Dataset entries
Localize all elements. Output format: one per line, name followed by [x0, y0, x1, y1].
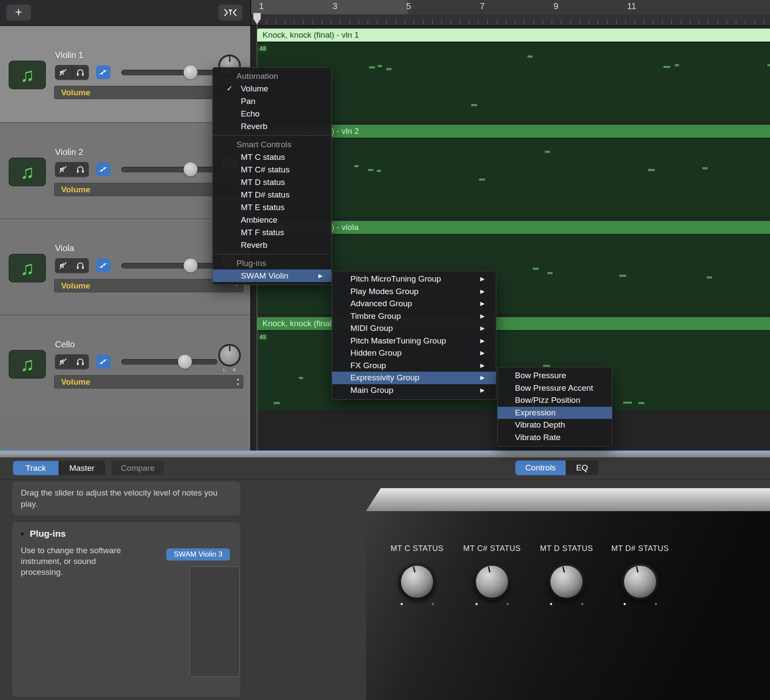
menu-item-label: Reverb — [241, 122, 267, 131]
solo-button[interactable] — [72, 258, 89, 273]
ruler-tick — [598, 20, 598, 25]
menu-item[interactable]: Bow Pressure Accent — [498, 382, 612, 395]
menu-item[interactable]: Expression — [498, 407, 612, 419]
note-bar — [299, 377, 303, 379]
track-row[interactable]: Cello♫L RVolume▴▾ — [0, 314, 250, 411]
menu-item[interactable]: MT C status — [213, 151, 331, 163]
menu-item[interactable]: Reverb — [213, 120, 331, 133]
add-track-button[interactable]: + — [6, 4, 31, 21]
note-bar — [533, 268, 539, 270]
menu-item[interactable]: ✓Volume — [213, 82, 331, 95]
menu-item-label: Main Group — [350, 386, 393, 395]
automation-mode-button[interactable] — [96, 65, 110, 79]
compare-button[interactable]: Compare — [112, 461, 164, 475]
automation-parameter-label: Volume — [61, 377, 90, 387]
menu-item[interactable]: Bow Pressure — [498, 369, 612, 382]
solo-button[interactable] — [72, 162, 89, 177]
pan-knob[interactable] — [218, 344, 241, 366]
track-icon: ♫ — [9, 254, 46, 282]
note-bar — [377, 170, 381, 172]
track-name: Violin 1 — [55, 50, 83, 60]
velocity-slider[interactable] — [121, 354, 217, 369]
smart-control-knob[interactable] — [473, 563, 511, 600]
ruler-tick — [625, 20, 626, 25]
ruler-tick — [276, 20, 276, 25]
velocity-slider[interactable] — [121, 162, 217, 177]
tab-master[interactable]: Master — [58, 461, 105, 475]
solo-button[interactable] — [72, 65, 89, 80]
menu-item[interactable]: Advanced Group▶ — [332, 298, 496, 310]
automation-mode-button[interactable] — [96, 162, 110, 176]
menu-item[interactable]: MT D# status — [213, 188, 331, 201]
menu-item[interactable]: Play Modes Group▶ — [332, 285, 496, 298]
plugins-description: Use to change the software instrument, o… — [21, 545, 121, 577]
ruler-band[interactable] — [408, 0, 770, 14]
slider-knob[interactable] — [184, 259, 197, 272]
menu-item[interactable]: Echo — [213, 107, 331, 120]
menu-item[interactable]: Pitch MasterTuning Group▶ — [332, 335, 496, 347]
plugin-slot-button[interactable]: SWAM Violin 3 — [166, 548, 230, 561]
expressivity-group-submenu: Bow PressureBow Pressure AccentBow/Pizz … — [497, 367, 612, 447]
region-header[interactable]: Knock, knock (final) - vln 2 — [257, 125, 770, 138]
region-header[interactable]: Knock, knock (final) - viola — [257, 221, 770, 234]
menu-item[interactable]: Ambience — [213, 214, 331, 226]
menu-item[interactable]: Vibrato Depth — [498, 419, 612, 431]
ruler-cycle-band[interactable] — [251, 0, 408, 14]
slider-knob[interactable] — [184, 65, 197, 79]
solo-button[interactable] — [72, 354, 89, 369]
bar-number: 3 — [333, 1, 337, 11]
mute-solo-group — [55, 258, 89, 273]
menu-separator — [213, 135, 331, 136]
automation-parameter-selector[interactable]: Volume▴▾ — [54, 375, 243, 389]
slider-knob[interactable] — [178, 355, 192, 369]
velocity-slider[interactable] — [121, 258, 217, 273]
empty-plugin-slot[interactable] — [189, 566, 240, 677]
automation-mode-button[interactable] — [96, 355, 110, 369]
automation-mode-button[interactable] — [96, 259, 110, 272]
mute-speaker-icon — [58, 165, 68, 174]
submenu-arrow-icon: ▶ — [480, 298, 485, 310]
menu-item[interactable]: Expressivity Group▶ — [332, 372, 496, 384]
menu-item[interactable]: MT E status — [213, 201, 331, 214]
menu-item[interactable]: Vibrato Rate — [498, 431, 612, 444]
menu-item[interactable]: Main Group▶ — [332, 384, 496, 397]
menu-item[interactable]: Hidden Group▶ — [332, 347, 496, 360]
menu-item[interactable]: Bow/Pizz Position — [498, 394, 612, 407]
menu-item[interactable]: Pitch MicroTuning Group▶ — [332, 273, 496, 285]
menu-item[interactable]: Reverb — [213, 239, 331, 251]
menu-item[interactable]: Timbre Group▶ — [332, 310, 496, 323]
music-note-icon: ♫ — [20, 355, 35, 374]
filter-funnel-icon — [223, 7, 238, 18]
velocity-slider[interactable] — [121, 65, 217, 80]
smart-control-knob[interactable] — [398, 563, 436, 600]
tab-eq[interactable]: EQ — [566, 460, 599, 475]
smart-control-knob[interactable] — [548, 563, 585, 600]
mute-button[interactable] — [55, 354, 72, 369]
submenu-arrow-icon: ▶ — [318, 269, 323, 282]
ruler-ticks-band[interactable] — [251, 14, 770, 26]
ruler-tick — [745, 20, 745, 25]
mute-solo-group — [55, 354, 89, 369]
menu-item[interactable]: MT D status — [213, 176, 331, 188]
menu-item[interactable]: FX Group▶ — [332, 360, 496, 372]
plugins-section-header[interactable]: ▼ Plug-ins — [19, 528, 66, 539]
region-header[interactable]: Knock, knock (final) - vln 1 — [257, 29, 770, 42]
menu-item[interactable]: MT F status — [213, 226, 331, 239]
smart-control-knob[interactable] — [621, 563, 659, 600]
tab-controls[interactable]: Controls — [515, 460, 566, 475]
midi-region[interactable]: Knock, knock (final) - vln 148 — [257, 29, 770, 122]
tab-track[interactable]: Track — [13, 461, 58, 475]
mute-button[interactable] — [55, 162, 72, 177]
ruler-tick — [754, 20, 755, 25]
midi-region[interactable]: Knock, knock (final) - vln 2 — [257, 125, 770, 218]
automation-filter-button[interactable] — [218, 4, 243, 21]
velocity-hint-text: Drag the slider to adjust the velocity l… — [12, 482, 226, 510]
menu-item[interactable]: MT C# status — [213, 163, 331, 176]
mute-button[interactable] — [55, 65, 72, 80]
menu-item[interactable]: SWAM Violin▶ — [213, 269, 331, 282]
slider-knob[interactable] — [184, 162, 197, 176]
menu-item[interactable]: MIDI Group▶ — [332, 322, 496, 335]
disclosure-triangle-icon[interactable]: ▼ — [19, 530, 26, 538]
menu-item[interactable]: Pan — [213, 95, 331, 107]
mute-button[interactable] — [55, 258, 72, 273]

### WHAT NEEDS TO BE DONE
Reproduce every line above exactly as written, omitting the images.

### RESULT BELOW
Localize all elements. Output format: one per line, name followed by [x0, y0, x1, y1].
menu-item-label: Reverb — [241, 122, 267, 131]
solo-button[interactable] — [72, 258, 89, 273]
ruler-tick — [598, 20, 598, 25]
menu-item[interactable]: Bow Pressure Accent — [498, 382, 612, 395]
menu-item[interactable]: Expression — [498, 407, 612, 419]
note-bar — [299, 377, 303, 379]
track-row[interactable]: Cello♫L RVolume▴▾ — [0, 314, 250, 411]
menu-item[interactable]: MT C status — [213, 151, 331, 163]
menu-item[interactable]: Reverb — [213, 120, 331, 133]
add-track-button[interactable]: + — [6, 4, 31, 21]
note-bar — [533, 268, 539, 270]
menu-item[interactable]: ✓Volume — [213, 82, 331, 95]
menu-item-label: Main Group — [350, 386, 393, 395]
automation-mode-button[interactable] — [96, 65, 110, 79]
compare-button[interactable]: Compare — [112, 461, 164, 475]
automation-parameter-label: Volume — [61, 377, 90, 387]
menu-item[interactable]: Bow Pressure — [498, 369, 612, 382]
solo-button[interactable] — [72, 162, 89, 177]
pan-knob[interactable] — [218, 344, 241, 366]
track-icon: ♫ — [9, 254, 46, 282]
note-bar — [377, 170, 381, 172]
track-name: Violin 1 — [55, 50, 83, 60]
velocity-slider[interactable] — [121, 354, 217, 369]
smart-control-knob[interactable] — [473, 563, 511, 600]
ruler-tick — [625, 20, 626, 25]
ruler-tick — [276, 20, 276, 25]
velocity-slider[interactable] — [121, 162, 217, 177]
tab-master[interactable]: Master — [58, 461, 105, 475]
solo-button[interactable] — [72, 65, 89, 80]
menu-item[interactable]: Advanced Group▶ — [332, 298, 496, 310]
automation-mode-button[interactable] — [96, 162, 110, 176]
menu-item[interactable]: MT D# status — [213, 188, 331, 201]
menu-item[interactable]: Play Modes Group▶ — [332, 285, 496, 298]
plugins-description: Use to change the software instrument, o… — [21, 545, 121, 577]
ruler-band[interactable] — [408, 0, 770, 14]
slider-knob[interactable] — [184, 259, 197, 272]
menu-item[interactable]: Echo — [213, 107, 331, 120]
menu-item[interactable]: Pitch MasterTuning Group▶ — [332, 335, 496, 347]
plugin-slot-button[interactable]: SWAM Violin 3 — [166, 548, 230, 561]
expressivity-group-submenu: Bow PressureBow Pressure AccentBow/Pizz … — [497, 367, 612, 447]
region-header[interactable]: Knock, knock (final) - vln 2 — [257, 125, 770, 138]
region-header[interactable]: Knock, knock (final) - viola — [257, 221, 770, 234]
menu-item[interactable]: Ambience — [213, 214, 331, 226]
menu-item[interactable]: Vibrato Depth — [498, 419, 612, 431]
ruler-cycle-band[interactable] — [251, 0, 408, 14]
slider-knob[interactable] — [184, 65, 197, 79]
solo-button[interactable] — [72, 354, 89, 369]
bar-number: 3 — [333, 1, 337, 11]
mute-solo-group — [55, 258, 89, 273]
menu-separator — [213, 135, 331, 136]
automation-parameter-selector[interactable]: Volume▴▾ — [54, 375, 243, 389]
slider-knob[interactable] — [178, 355, 192, 369]
velocity-slider[interactable] — [121, 258, 217, 273]
empty-plugin-slot[interactable] — [189, 566, 240, 677]
automation-mode-button[interactable] — [96, 355, 110, 369]
automation-mode-button[interactable] — [96, 259, 110, 272]
mute-speaker-icon — [58, 165, 68, 174]
submenu-arrow-icon: ▶ — [480, 298, 485, 310]
menu-item[interactable]: Expressivity Group▶ — [332, 372, 496, 384]
menu-item[interactable]: MT E status — [213, 201, 331, 214]
menu-item[interactable]: Vibrato Rate — [498, 431, 612, 444]
menu-item[interactable]: Main Group▶ — [332, 384, 496, 397]
menu-item[interactable]: Hidden Group▶ — [332, 347, 496, 360]
menu-item[interactable]: Bow/Pizz Position — [498, 394, 612, 407]
menu-item[interactable]: Pitch MicroTuning Group▶ — [332, 273, 496, 285]
menu-item[interactable]: Reverb — [213, 239, 331, 251]
menu-item[interactable]: Timbre Group▶ — [332, 310, 496, 323]
music-note-icon: ♫ — [20, 355, 35, 374]
filter-funnel-icon — [223, 7, 238, 18]
velocity-slider[interactable] — [121, 65, 217, 80]
smart-control-knob[interactable] — [398, 563, 436, 600]
tab-eq[interactable]: EQ — [566, 460, 599, 475]
smart-control-knob[interactable] — [548, 563, 585, 600]
mute-button[interactable] — [55, 354, 72, 369]
submenu-arrow-icon: ▶ — [318, 269, 323, 282]
ruler-ticks-band[interactable] — [251, 14, 770, 26]
ruler-tick — [745, 20, 745, 25]
mute-solo-group — [55, 354, 89, 369]
menu-item[interactable]: MT D status — [213, 176, 331, 188]
menu-item[interactable]: FX Group▶ — [332, 360, 496, 372]
plugins-section-header[interactable]: ▼ Plug-ins — [19, 528, 66, 539]
region-header[interactable]: Knock, knock (final) - vln 1 — [257, 29, 770, 42]
menu-item[interactable]: MT F status — [213, 226, 331, 239]
smart-control-knob[interactable] — [621, 563, 659, 600]
tab-controls[interactable]: Controls — [515, 460, 566, 475]
midi-region[interactable]: Knock, knock (final) - vln 148 — [257, 29, 770, 122]
tab-track[interactable]: Track — [13, 461, 58, 475]
mute-button[interactable] — [55, 162, 72, 177]
ruler-tick — [754, 20, 755, 25]
midi-region[interactable]: Knock, knock (final) - vln 2 — [257, 125, 770, 218]
automation-filter-button[interactable] — [218, 4, 243, 21]
velocity-hint-text: Drag the slider to adjust the velocity l… — [12, 482, 226, 510]
menu-item[interactable]: MT C# status — [213, 163, 331, 176]
mute-button[interactable] — [55, 65, 72, 80]
menu-item[interactable]: SWAM Violin▶ — [213, 269, 331, 282]
slider-knob[interactable] — [184, 162, 197, 176]
menu-item[interactable]: MIDI Group▶ — [332, 322, 496, 335]
disclosure-triangle-icon[interactable]: ▼ — [19, 530, 26, 538]
menu-item[interactable]: Pan — [213, 95, 331, 107]
mute-button[interactable] — [55, 258, 72, 273]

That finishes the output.